### Problem description:
Pictures aside, the output must consist of the lines from the one containing "gestreeld door warm, dimbaar licht, zien" through the end of the data, reproduced exactly.

### Stored records:
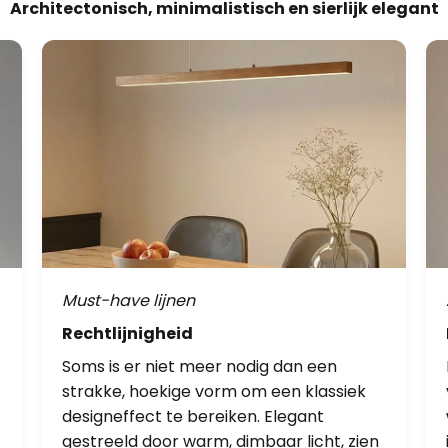
Architectonisch, minimalistisch en sierlijk elegant
Must-have lijnen
Rechtlijnigheid
Soms is er niet meer nodig dan een
strakke, hoekige vorm om een klassiek
designeffect te bereiken. Elegant
gestreeld door warm, dimbaar licht, zien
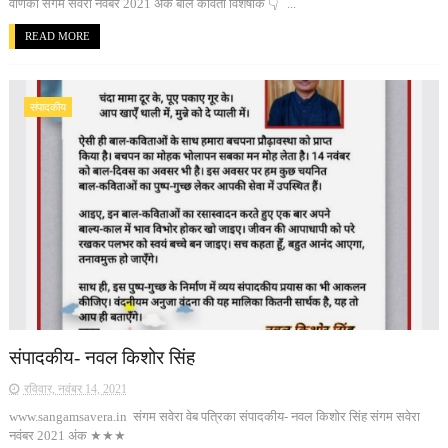
वर्णिका संगम सवेरा नवंबर 2021 अंक बाल कविता विशेषांक 👇 ...
READ MORE
संपादकीय
संपादकीय- नवल किशोर सिंह
रविवार, नवंबर 14, 2021
www.sangamsavera.in संगम सवेरा वेब पत्रिका संपादकीय- नवल किशोर सिंह संगम सवेरा
नवंबर 2021 अंक ★★★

### Answer to this exercise:
gestreeld door warm, dimbaar licht, zien
वर्णिका संगम सवेरा नवंबर 2021 अंक बाल कविता विशेषांक 👇 ...
READ MORE
संपादकीय
संपादकीय- नवल किशोर सिंह
रविवार, नवंबर 14, 2021
www.sangamsavera.in संगम सवेरा वेब पत्रिका संपादकीय- नवल किशोर सिंह संगम सवेरा
नवंबर 2021 अंक ★★★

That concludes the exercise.